Scientists hope Euclid telescope will reveal mysteries of dark matter

Both dark energy and dark matter are invisible and astronomers have only been able to infer their existence by measuring their influence on the behaviour of stars and galaxies.

“We cannot say we understand the universe if the nature of these dark components remains a mystery,” said astrophysicist Prof Andy Taylor of Edinburgh University. “That is why Euclid is so important.”

Taylor added that UK scientists had played a key role in designing and building the probe. For example, one of its two main instruments, the craft’s Vis imager, was mostly built in the UK. “We thought what would be the biggest, most fundamentally important project we could do?” Taylor said. “The answer was Euclid, which has now been designed, built and is ready for launch.”

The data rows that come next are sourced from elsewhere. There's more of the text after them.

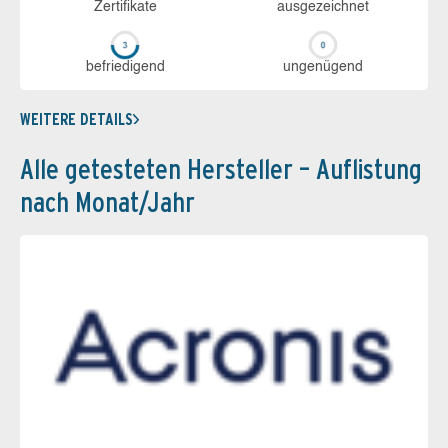
Zerti­fikate
aus­ge­zeich­net
be­frie­di­gend
un­ge­nü­gend
WEITERE DETAILS
Alle getesteten Hersteller – Auflistung
nach Monat/Jahr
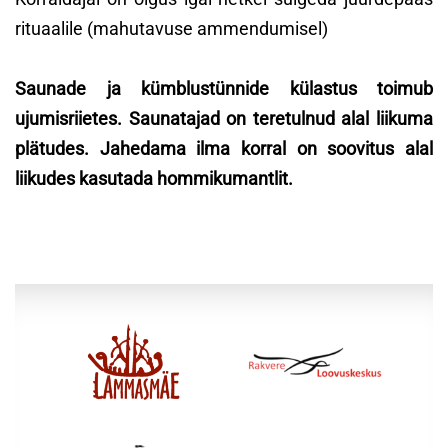
rituaalile (mahutavuse ammendumisel)
Saunade ja kümblustünnide külastus toimub
ujumisriietes. Saunatajad on teretulnud alal liikuma
plätudes. Jahedama ilma korral on soovitus alal
liikudes kasutada hommikumantlit.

Euclid was intended to be launched last year on a Russian Soyuz rocket. However, after the invasion of Ukraine, the European Space Agency ended its cooperation with the Russian space agency, Roscosmos, and instead signed a deal to use a Falcon 9 rocket from Elon Musk’s SpaceX company.

Scheduled for launch on 1 July, Euclid will take a month to cross the solar system to its destination 1.5 million km from Earth at a position known as the second Lagrange point. Here the craft will be able to peer out into deep space with the sun, Earth and moon behind it. The 2-tonne spacecraft will then begin its survey of the heavens.

“Euclid has the resolving power of the Hubble space telescope but will be able to survey a third of the night sky at the same time, so it will give us an incredibly detailed map of the heavens,” the astronomer Stephen Wilkins, of Sussex University, said.

Such precision will be crucial in uncovering the secrets of dark matter, which cannot be seen directly because it is most probably made up of particles that do not emit, reflect or absorb light, according to scientists. To get around this problem, Euclid will exploit a phenomenon known as gravitational lensing.

This will involve taking millions of images of galaxies. In some cases, light from these distant bodies will pass through dark matter on its journey towards Earth. When that happens, its gravitational field will stretch and deflect the path of the light. This is gravitational lensing and the distorted images it produces will provide key insights into the nature of the dark matter that is triggering them.

“Gravitational lensing produced by dark matter will tell us a great deal about what it is made of,” said Prof Mathilde Jouzac of Durham University. “It may be that dark matter is made up of light particles. If so, they will produce one kind of lensing. On the other hand, if dark matter is made of very large particles, that will produce a different set of lensing. This information will then help direct the search for dark matter particles on Earth.”

Then there is dark energy. “We will use Euclid to measure it in a different way,” Wilkins added. “We will peer further into the universe and further back in time and study how big it looks at different periods. In that way we can actually work out how the size of our universe is changing over time and understand when changes in its expansion rate occur.”

The end result of this work will be the creation of a history of how the universe has expanded over the past 10 billion years, a chronology that should reveal secrets that should help unravel the true nature of dark energy.

In this way, Euclid – named after the ancient Greek mathematician who is considered to be the father of geometry – will uncover the secrets of the dark universe, it is hoped.

“The point of Euclid is really to get the data that will allow us to start discriminating between which of the different ideas we have about the dark universe,” said Taylor. “Hopefully that will help us understand what fundamentally is really going on in the cosmos around us.”

• This article was amended on 19 June 2023 to correct a reference to the second Lagrange point, which is 1.5 million km, not 150 million km, from Earth.